Okay, this a nice list! But I have to actually make it happen. That means “doing”. This blog is not about theory. It’s about practice. I try to showcase when I actually do, not just when I have some pretty platitudes or pragmatic bullshit to spew.

The doing is the hard part though. We all have trouble with the doing, I can say that pretty confidently. There may be a Thing you want to do that will give you joy, but it requires some effort. Effort is hard. Your time, your money, the mental and physical energy you exert are all valuable resources when it comes to doing. So valuable that you may not do The Thing because parting with those resources means more than any benefit you can get from The Thing.

I still struggle with the doing. Maybe something on the joy list isn’t always accessible or practical, but I’ve talked about other quick fixes for feeling a bit more energetic and productive. Anything to decrease the amount of time I feel like crap.
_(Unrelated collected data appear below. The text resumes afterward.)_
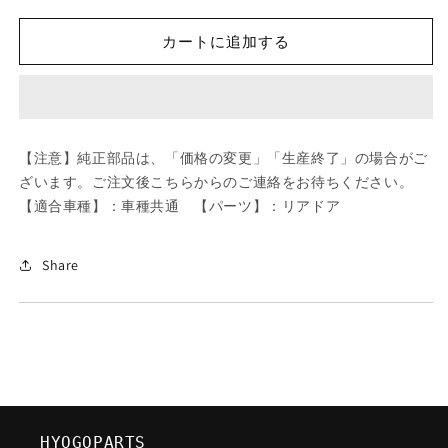
ツ
ツ
ダ
ダ
カートに追加する
(MAZDA)
(MAZDA)
COVER/
COVER/
車
車
種
種
共
共
【注意】純正部品は、「価格の変更」「生産終了」の場合がご
通/
通/
ざいます。ご注文後こちらからのご連絡をお待ちください。
リ
リ
【適合車種】：車種共通 【パーツ】：リアドア
ア
ア
ド
ド
ア/
ア/
Share
マ
マ
ツ
ツ
ダ
ダ
純
純
正
正
部
部
品/03767288100(0376-
品/03767288100(0376-
HYOGOPARTS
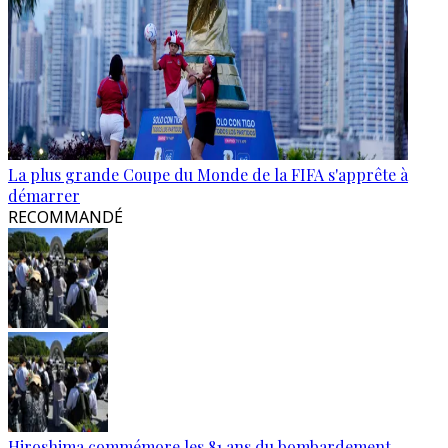
La plus grande Coupe du Monde de la FIFA s'apprête à
démarrer
RECOMMANDÉ
Hiroshima commémore les 81 ans du bombardement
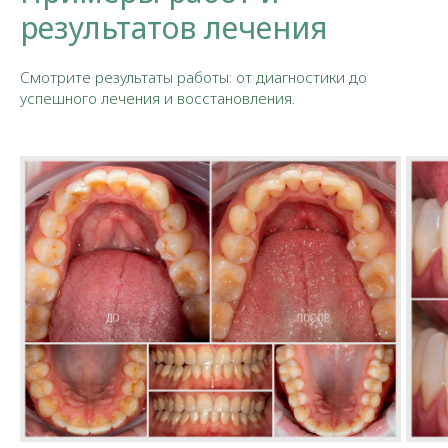
результатов лечения
Смотрите результаты работы: от диагностики до
успешного лечения и восстановления.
My goal is to do more things, more often that give me joy. If I only make one little step toward it one day, that’s fine. At least I’m working on that Thing. There are days I don’t feel like doing any steps. That’s okay, too. I am just trying to keep having more Joy Days than non-joy days. It’s only going to go up from here, I tell myself.

 

So, what gives you joy? Why can’t you do it right now? What’s a step you can take toward it right now? What’s the second step?

I’ve had enough bad times, and I’m sick of dwelling on them. I’m ready to start cashing in on more of the great moments. Let’s make some damn memories.